Robotics, virtual reality and smart chips key to luring tourists but don’t lose human touch, Game Changers forum told
Advancements crucial to enticing younger tourists, but industry insiders warn against taking warmth out of hospitality
What do robots, virtual reality headsets and smart chip technology have in common? Not only are they cutting-edge innovations, these products have been utilised by the tourism and hospitality sectors to attract a tech- savvy generation of customers.
Adopting technology might improve efficiency, but it must be done with caution to avoid taking away too much of the “human element”, industry insiders said on Tuesday at the South China Morning Post’s Game Changers conference in Hong Kong.

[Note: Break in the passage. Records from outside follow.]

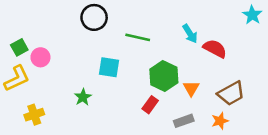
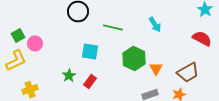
red semicircle: (215, 49) -> (202, 38), moved
red rectangle: (150, 105) -> (90, 82), moved

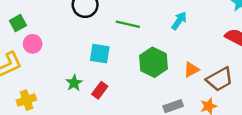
cyan arrow: (155, 24) -> (179, 21), turned -112
green square: (18, 36) -> (18, 23), moved
orange triangle: (156, 68) -> (191, 69), moved, turned 32

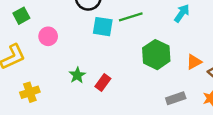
green line: (128, 24) -> (131, 17), turned -30
pink circle: (33, 44) -> (48, 36), moved
cyan square: (100, 54) -> (103, 27), moved

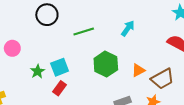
cyan square: (103, 27) -> (60, 67), moved, turned -30
green star: (77, 75) -> (38, 71), moved

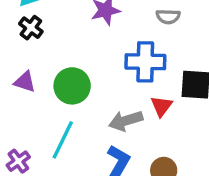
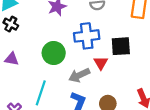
green circle: (72, 86) -> (54, 53), moved

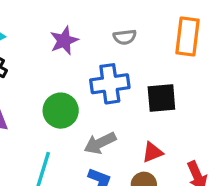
red triangle: (101, 63) -> (153, 152), moved, turned 40

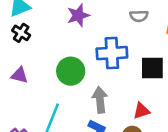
gray semicircle: (125, 37) -> (139, 16), moved
gray arrow: (100, 143) -> (100, 100), turned 105

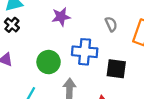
gray semicircle: (139, 16) -> (111, 24), turned -120

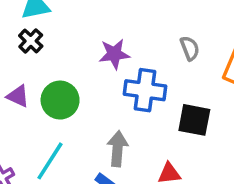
purple star: (61, 17) -> (114, 54), moved
green circle: (49, 62) -> (60, 100), moved

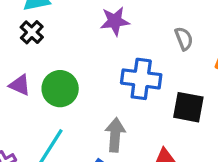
purple star: (114, 54) -> (115, 21), moved

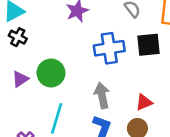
purple triangle: (20, 85) -> (20, 79), turned -42
black square: (188, 107) -> (148, 45), moved

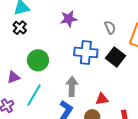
black square: (148, 45) -> (116, 57), turned 30
purple triangle: (20, 79) -> (13, 77), moved

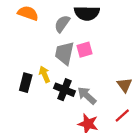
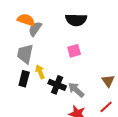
gray semicircle: (62, 24) -> (35, 29), moved
gray trapezoid: (64, 53) -> (25, 54), moved

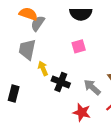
black rectangle: (24, 79) -> (14, 94), moved
gray arrow: (76, 90) -> (92, 87), moved

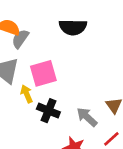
pink square: (79, 46) -> (43, 73), moved, size x1.5

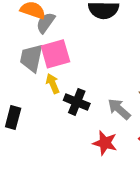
pink square: (43, 73) -> (55, 54), moved

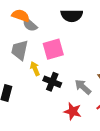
gray semicircle: (46, 23) -> (30, 25), turned -84
pink square: (55, 54) -> (53, 49), moved

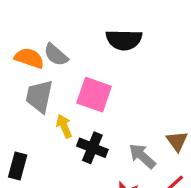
orange semicircle: (21, 16) -> (29, 58), moved
pink square: (53, 49) -> (94, 95), turned 35

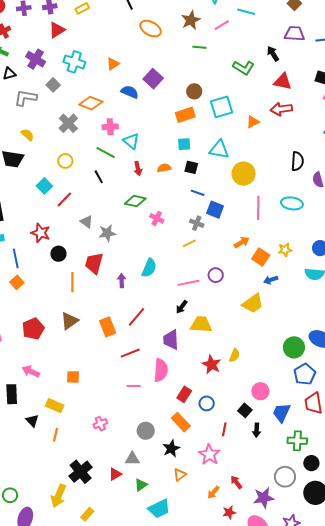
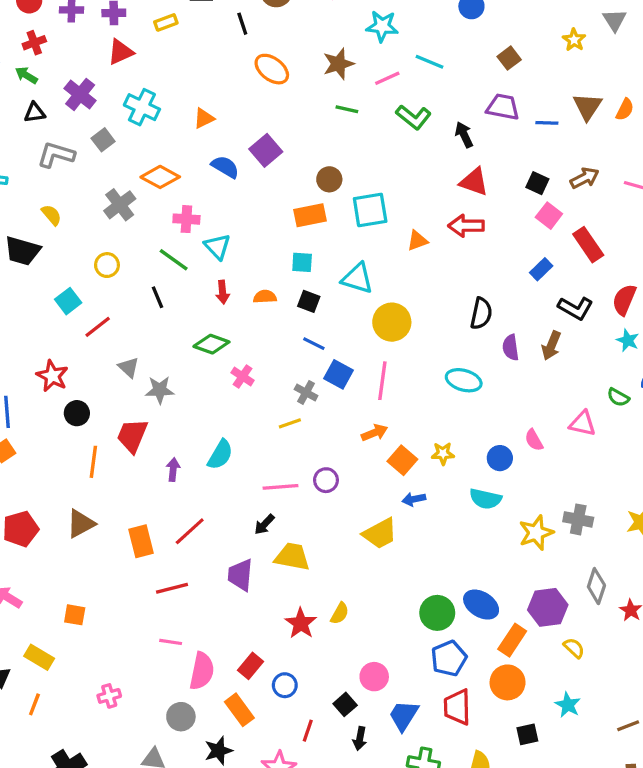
green L-shape: (244, 68) -> (414, 117), moved
pink line: (258, 208) -> (382, 381), moved
pink semicircle: (161, 370) -> (202, 671), moved

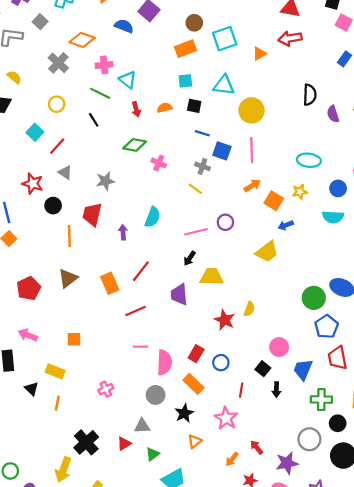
gray triangle: (129, 367) -> (65, 172), moved
cyan ellipse: (464, 380) -> (309, 160), moved
yellow line: (290, 423) -> (195, 189), turned 64

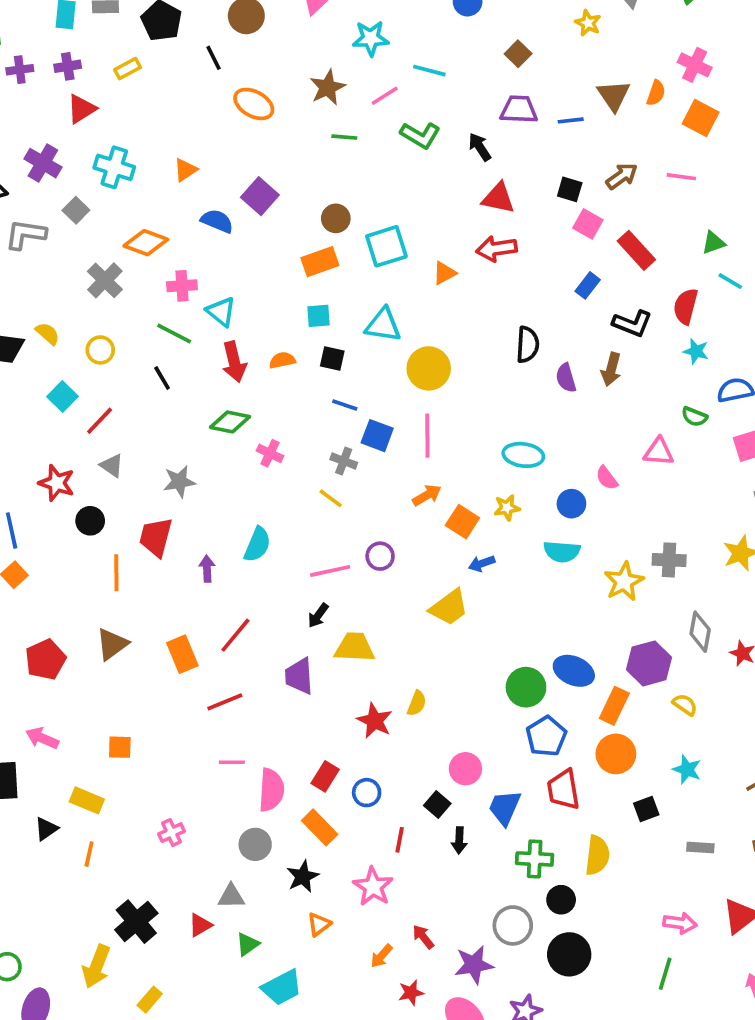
yellow semicircle: (14, 77) -> (48, 334), moved
red arrow: (136, 109) -> (234, 362), size x1.5
black triangle: (32, 389) -> (46, 829), turned 40

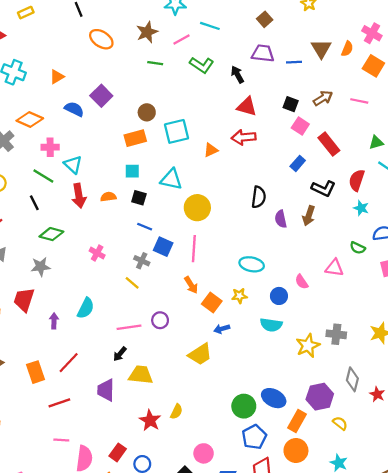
green diamond: (230, 422) -> (51, 234), moved
orange arrow: (427, 495) -> (191, 285), turned 84

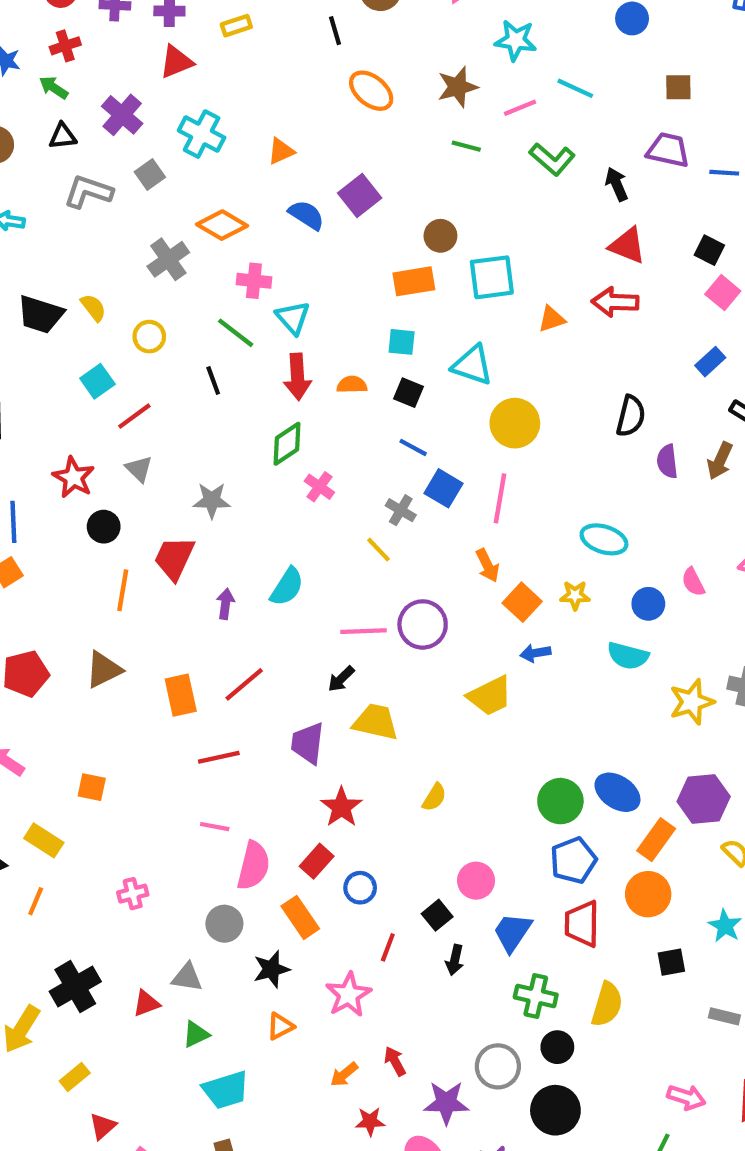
brown square: (265, 19) -> (678, 87), turned 35
green diamond: (51, 234) -> (287, 444), moved, turned -55
purple circle: (160, 320) -> (423, 624), size x1.5
red star: (150, 420) -> (341, 807), moved

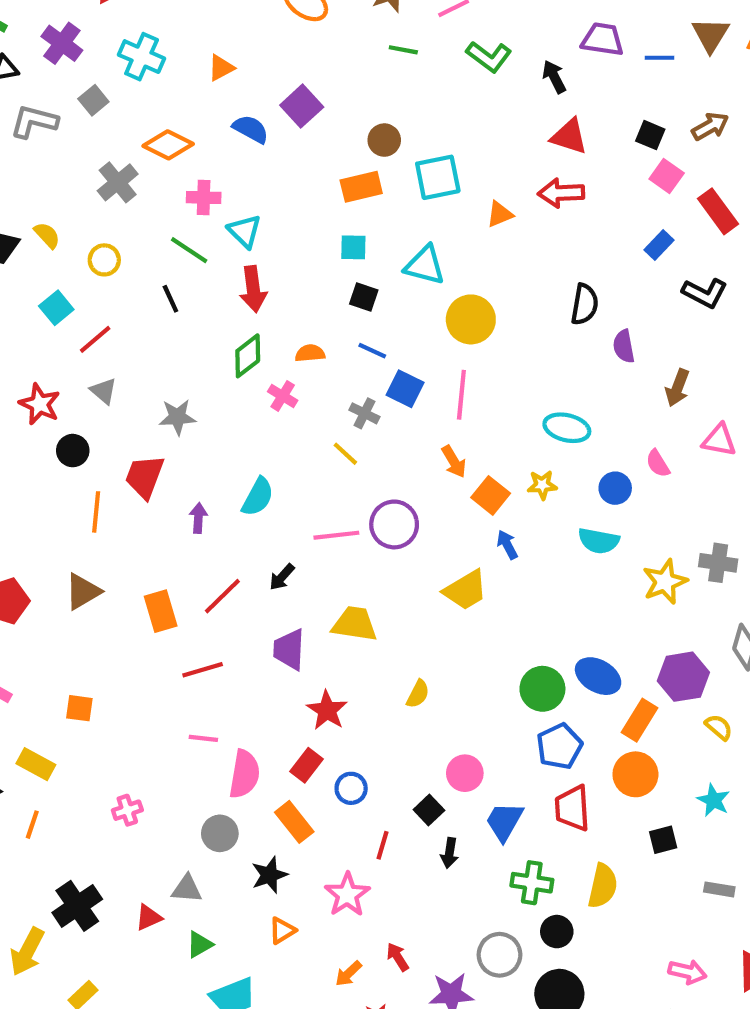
orange semicircle: (352, 385) -> (310, 353), moved
brown arrow: (720, 461) -> (678, 388), moved
blue arrow: (535, 653) -> (507, 545), turned 76
black arrow: (341, 679) -> (282, 577), moved

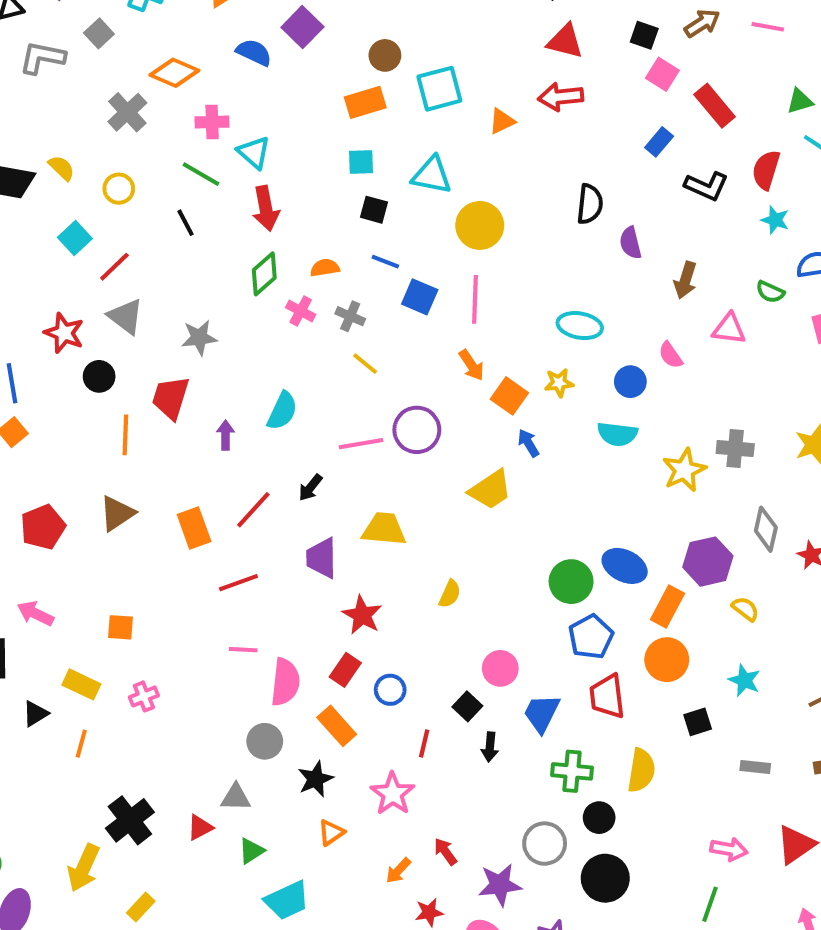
gray triangle: (104, 391) -> (126, 317), size x1.4
gray cross: (364, 413) -> (350, 316), moved
pink cross: (127, 810) -> (144, 696), moved

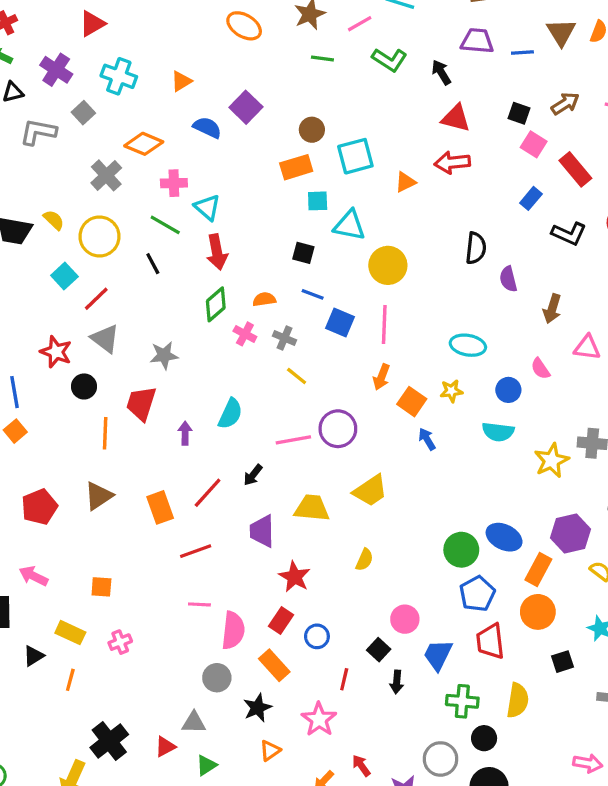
cyan square: (361, 162) -> (318, 201), moved
yellow circle: (119, 189) -> (99, 236), size x1.6
orange arrow: (471, 365) -> (381, 377), turned 55
yellow trapezoid: (490, 490) -> (370, 491), moved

A study by US travel technology provider Sabre Corporation this year outlined nine trends which may shape the travel sector in the years to come.
One of them is autonomous delivery, by the use of drones or other means, to bring luggage to customers, eliminating the hassle of lugging around heavy suitcases.
Jean Michel Offe, Shangri-La Hotels and Resorts’ executive vice-president of food and beverage, gave a more immediate example of how advancements in technology were being used.
Two robot butlers have been introduced at two of the group’s hotels in Singapore. The automated robots are able to deliver food and other service orders, and even travel to different floors using the lift.
Mike Hill, chief executive officer of Magnetic Asia, the company behind the annual Clockenflap music festival, said they have been using smart wristbands equipped with radio-frequency identification, or RFID, chips.
The smart chips, which provide access at the gates and can be topped up with cash to be used at booths, would in turn collect data for the firm to analyse consumer behaviour of customers.
Likewise, Ocean Park is trying to refresh its experience by teaming up with Samsung to roll out a virtual reality headset option for one of its roller-coaster rides.
But the use of technology must not take away the authenticity of its services, said Robin Kwok, who leads Airbnb’s Asia-Pacific business operations and strategy.
“The balance of technology and human touch is important,” she said, adding a service is no good if it doesn’t connect with the customers.
Tim Alpe, chief operating officer of Ovolo Hotels, agreed.
While the Hong Kong-based hotel chain targets younger travellers, he said the company is careful in retaining traditional services, such as reception desks staffed by people.